May be you could host it like overleaf? Eliminates the need to install latex which can be quite space consuming.


Using texlive package manager plus a python auto-package installer wrapper for latexmk I was able to get my latex install down to a 300MB.


And observing their technology might switch it from working to non-working


That kind of thing happens more often than I'm comfortable with.


What about false positives? How did you account for that?


You make your peace with the fact that you'll have a certain rate of false positives, where you'll intentionally lose also some legitimate business in order to keep most of the "ecosystem" cleaner. Perhaps an unsatifying answer, but that's it.

It's not a situation like putting someone in prison where "beyond all reasonable doubt" is the appropriate mark; you can refuse to do business based on mere suspicion that may be mistaken. There's a limit where extra investigation or appeals is too costly compared to just accepting the lost revenue, and for small-scale customers, that limit is quite low. With fraud detection, you have to balance the tradeoff between false positives and false negatives, but you'll certainly have both.


In Google’s case, this is not enough. They exert too much control over the online advertising industry that it’s simply unfair to ban anyone with no explanation and recourse. It should be illegal. It’s almost impossible to effectively monetize an app or website using ads without including various Google technologies and services, and that’s Google’s own doing; they’re the ones who purchased all of those companies and integrated their own products in a way that makes them inseparable.


I also worked on adtech.

We viewed them as a cost of doing business. Some small accounts got nuked. :shrug: If we had to have humans investigate everything, and produce reports / interpretations that nuked customers found satisfactory, we wouldn't have been willing to service accounts under probably $40k/year.

And keep in mind the ecosystem is filthy with fraud, particularly on the low end. There very much are groups of organized thieves actively exploiting adtech.

And as @PeterisP says... look, we're not a court. We're a private business that is refusing to do further business with someone. Our right to do this was very clearly explained before the beginning of any relationship, and agreed to by that someone. If that someone doesn't like it, their recourse is to not do business with us.


> And as @PeterisP says... look, we're not a court. We're a private business that is refusing to do further business with someone. Our right to do this was very clearly explained before the beginning of any relationship, and agreed to by that someone. If that someone doesn't like it, their recourse is to not do business with us.

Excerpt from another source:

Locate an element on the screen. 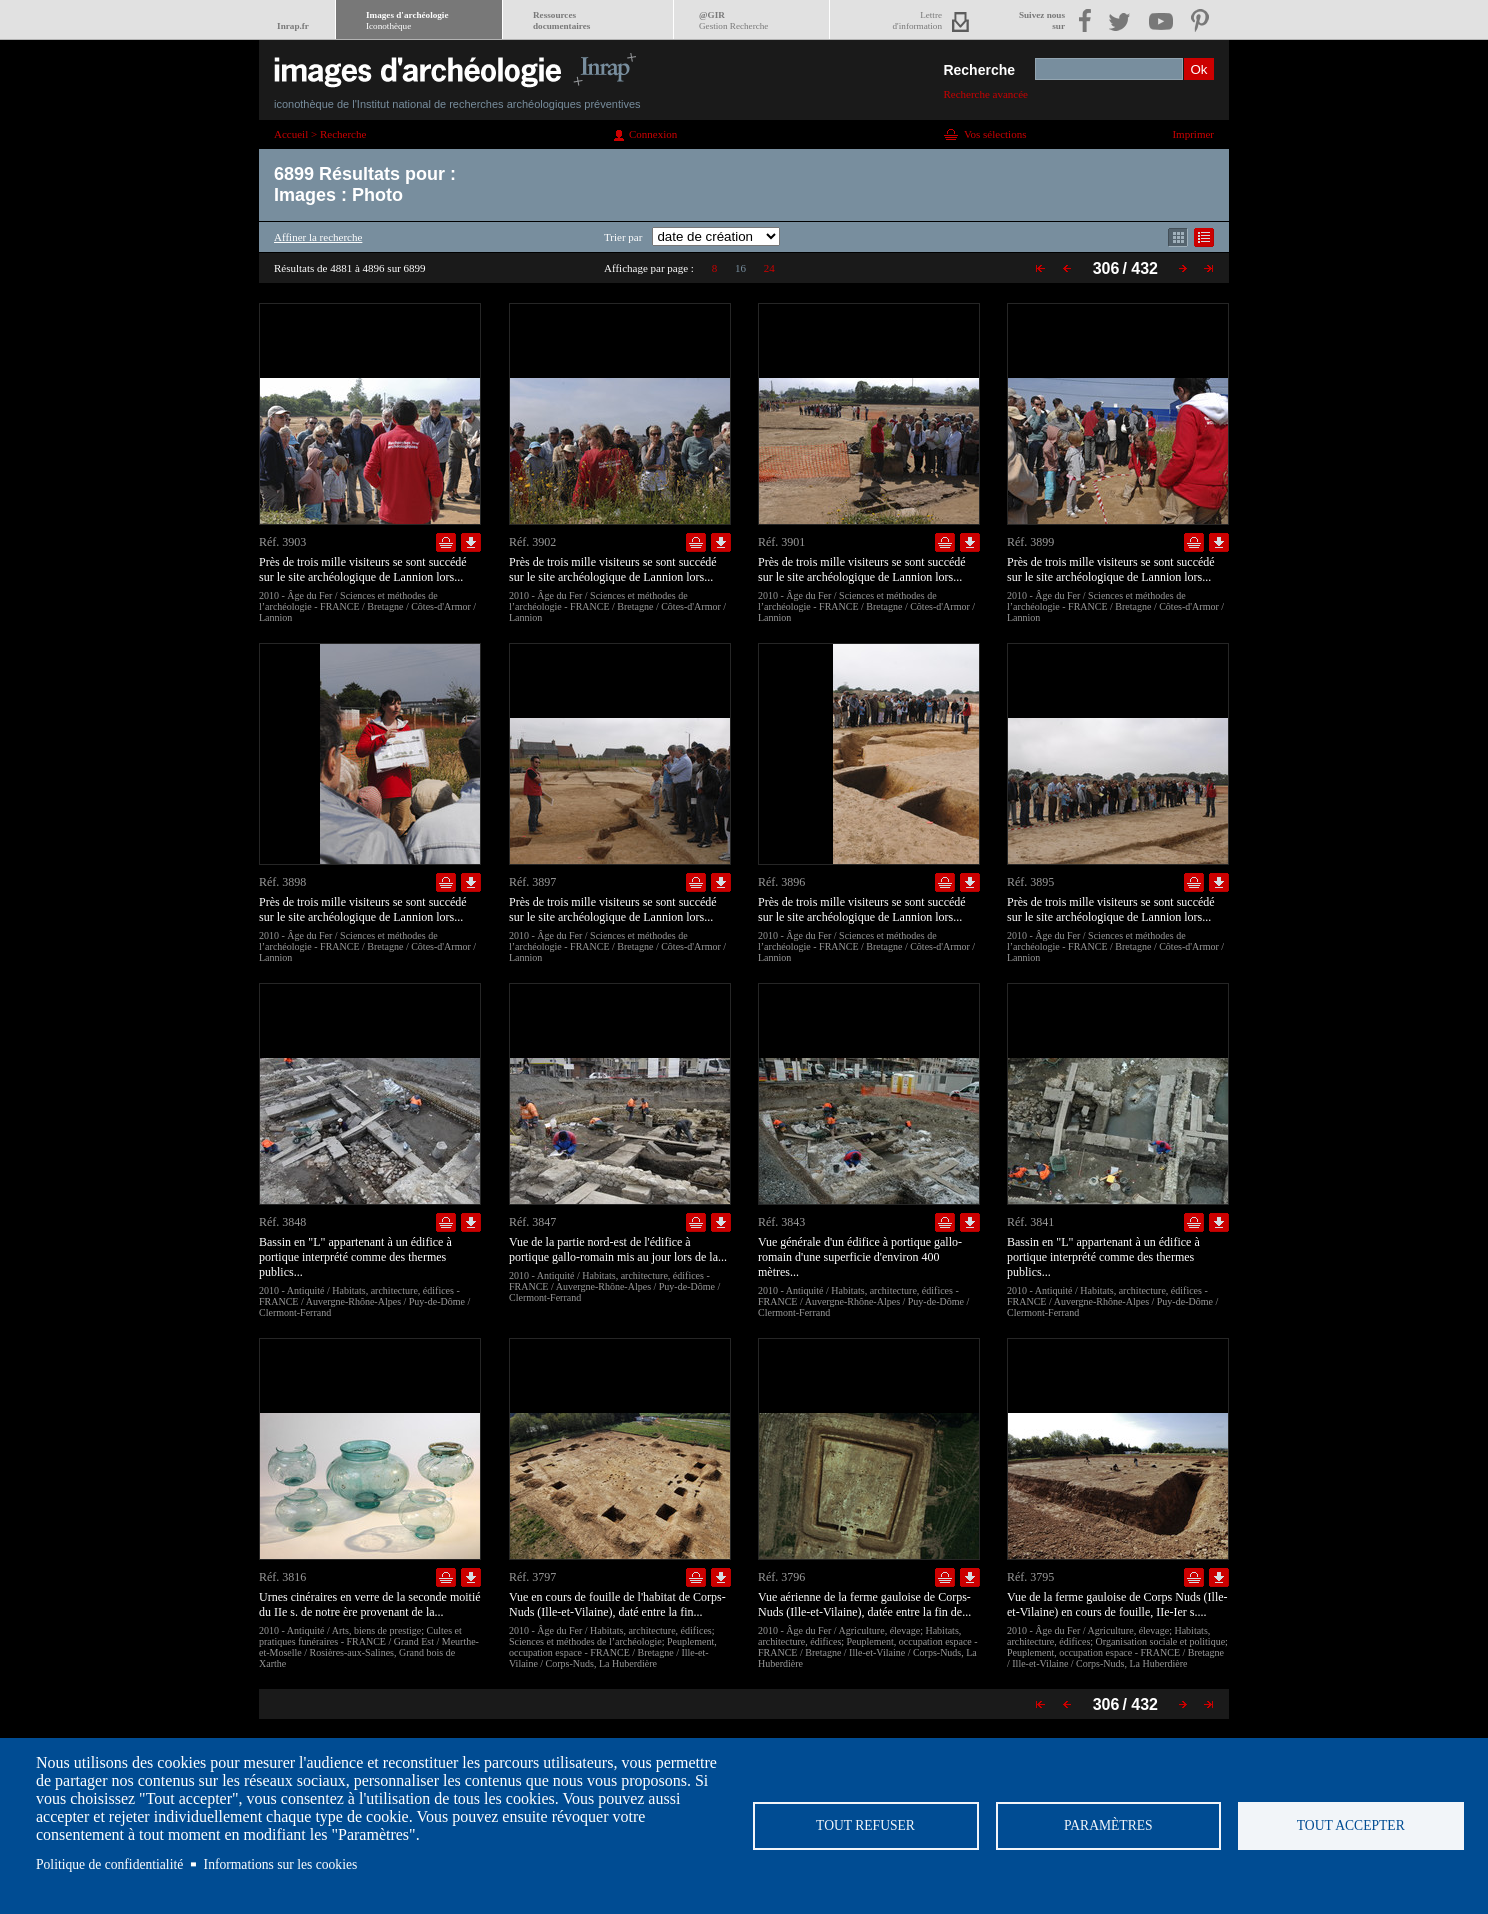  Réf. 3895 is located at coordinates (1030, 882).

So you are basically justifying Google behavior. You are not a court, that's right. But every ban process should be easily and quickly prosecutable to settle the issue right in a court. Obviously real fraudsters will never appeal like that, because they know they would incur in even bigger problems.


> Obviously real fraudsters will never appeal like that

I now know you have no experience at all fighting online fraud. People, um, lie.

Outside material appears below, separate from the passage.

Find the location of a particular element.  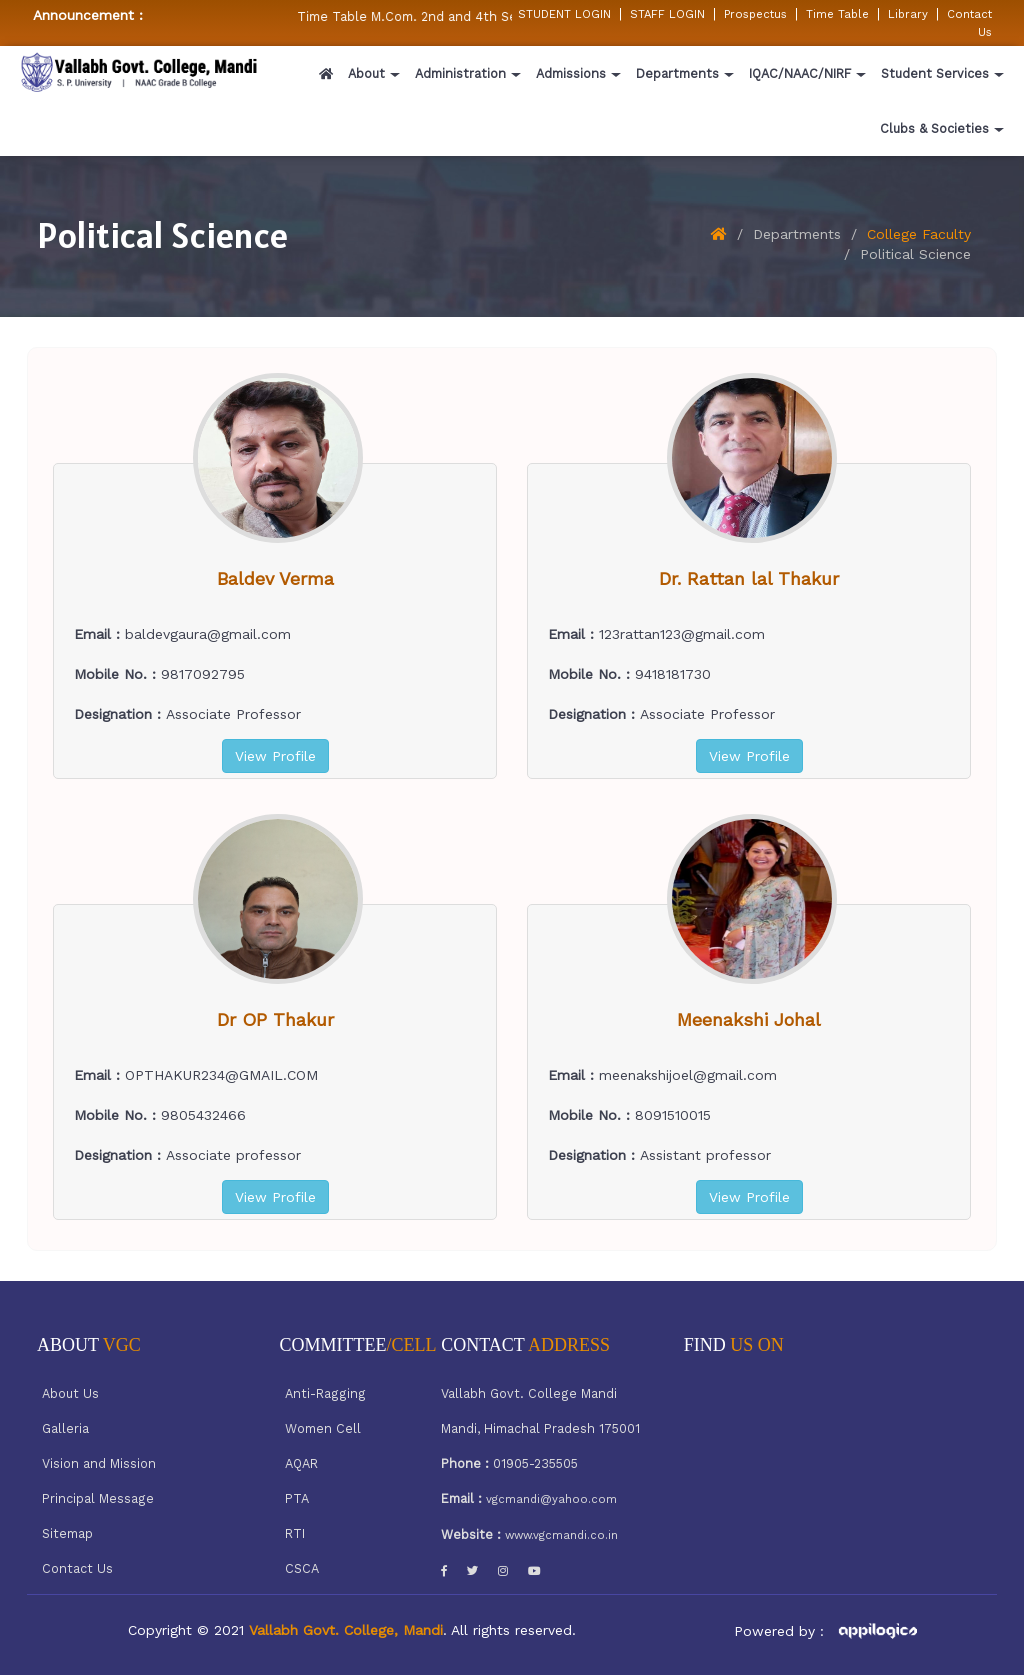 RTI is located at coordinates (295, 1533).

On a serious note, if you require a prosecutable ban process -- whatever that means, because prosecuting is something the government does -- where you'll end is my original point. Ad companies will refuse to do business with publishers that aren't above some minimum threshold. My guess is $40k a year. Because remember eg google or whoever keeps about 1/3 of that money, so a $1k/mo minimum to staff humans and deal with arguing feels ballpark reasonable.

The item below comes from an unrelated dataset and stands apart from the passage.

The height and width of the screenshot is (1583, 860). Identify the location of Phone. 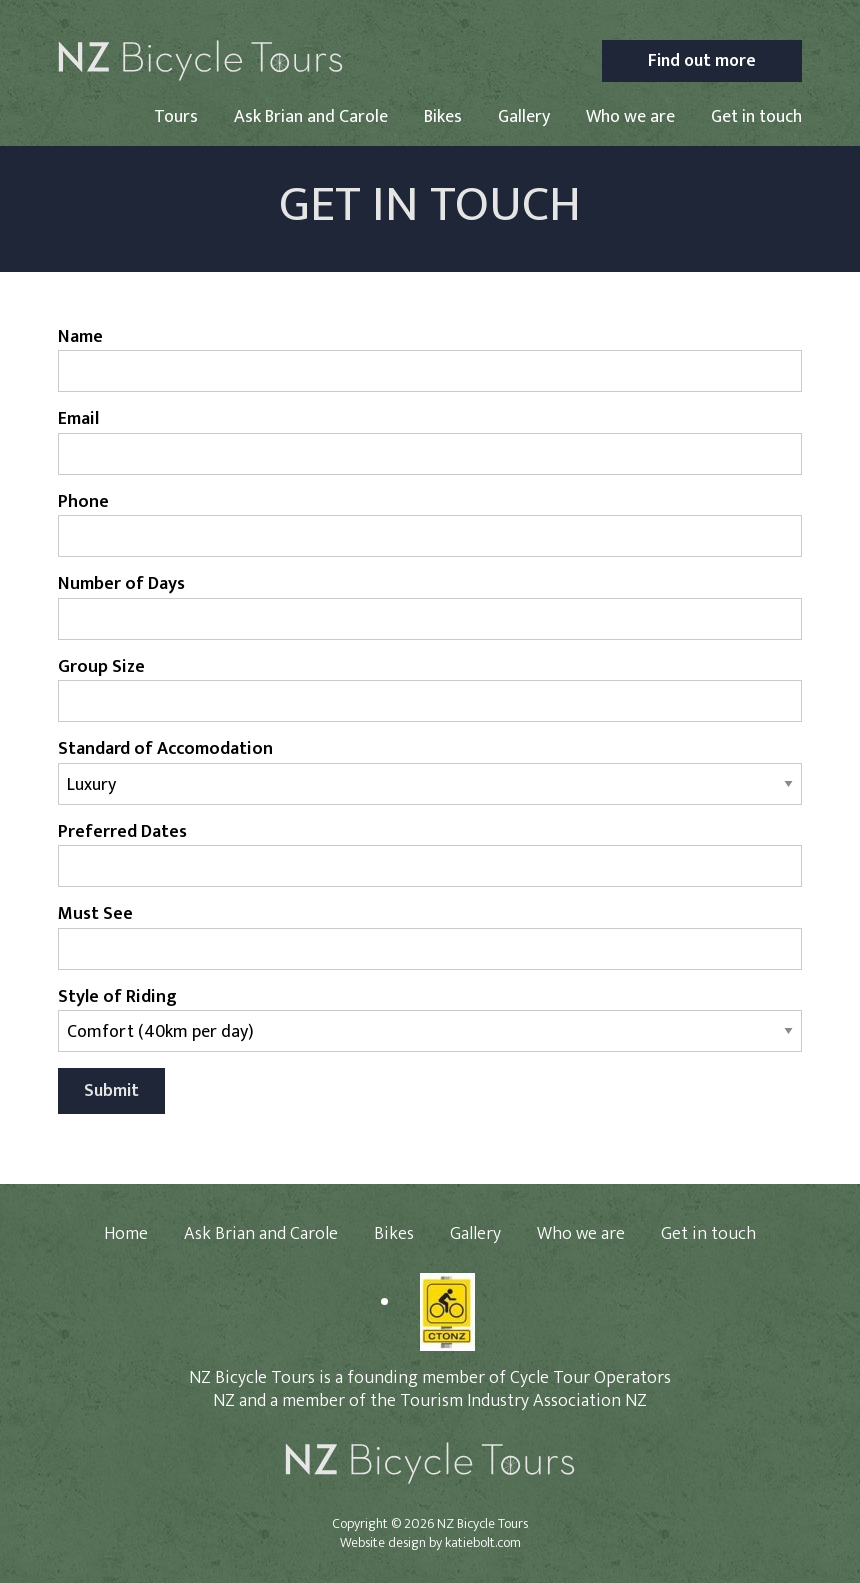 (83, 502).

Separately, I'm not justifying anything. I'm explaining the economics driving behavior. If you want to be mad at me for behavior I don't control or influence... :shrug:


Their recourse is to not do business, full stop, because Google has monopolized the ad space.


People have this misconception that ad networks some how get joy from turning people off for no reason. Every ad shown is a penny in their pocket, even if its 100% fraud. When advertisers start asking for money back is when investigations are launched and accounts are terminated.

There are literally no false positives. It may be fraud, it may be the ad is too close to a back button and gets accidently clicked, it could be the ads don't display right. But at the end of the day, it is a revenue decision.